▶ _Your goal_: Your reply should hold the line containing "антикоррупционной экспертизы просим" and every later line of the records, reproduced exactly, and no other lines.

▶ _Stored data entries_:
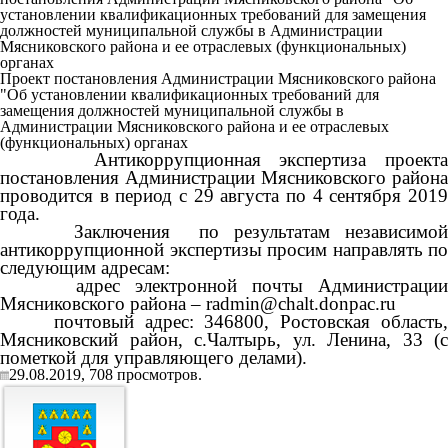
установлении квалификационных требований для замещения
должностей муниципальной службы в Администрации
Мясниковского района и ее отраслевых (функциональных)
органах
Проект постановления Администрации Мясниковского района
"Об установлении квалификационных требований для
замещения должностей муниципальной службы в
Администрации Мясниковского района и ее отраслевых
(функциональных) органах
Антикоррупционная экспертиза проекта
постановления Администрации Мясниковского района
проводится в период с 29 августа по 4 сентября 2019
года.
Заключения по результатам независимой
антикоррупционной экспертизы просим направлять по
следующим адресам:
адрес электронной почты Администрации
Мясниковского района –
radmin@chalt.donpac.ru
почтовый адрес: 346800, Ростовская область,
Мясниковский район, с.Чалтырь, ул. Ленина, 33 (с
пометкой для управляющего делами).
29.08.2019,
708
просмотров.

▶ _Answer box_:
антикоррупционной экспертизы просим направлять по
следующим адресам:
адрес электронной почты Администрации
Мясниковского района –
radmin@chalt.donpac.ru
почтовый адрес: 346800, Ростовская область,
Мясниковский район, с.Чалтырь, ул. Ленина, 33 (с
пометкой для управляющего делами).
29.08.2019,
708
просмотров.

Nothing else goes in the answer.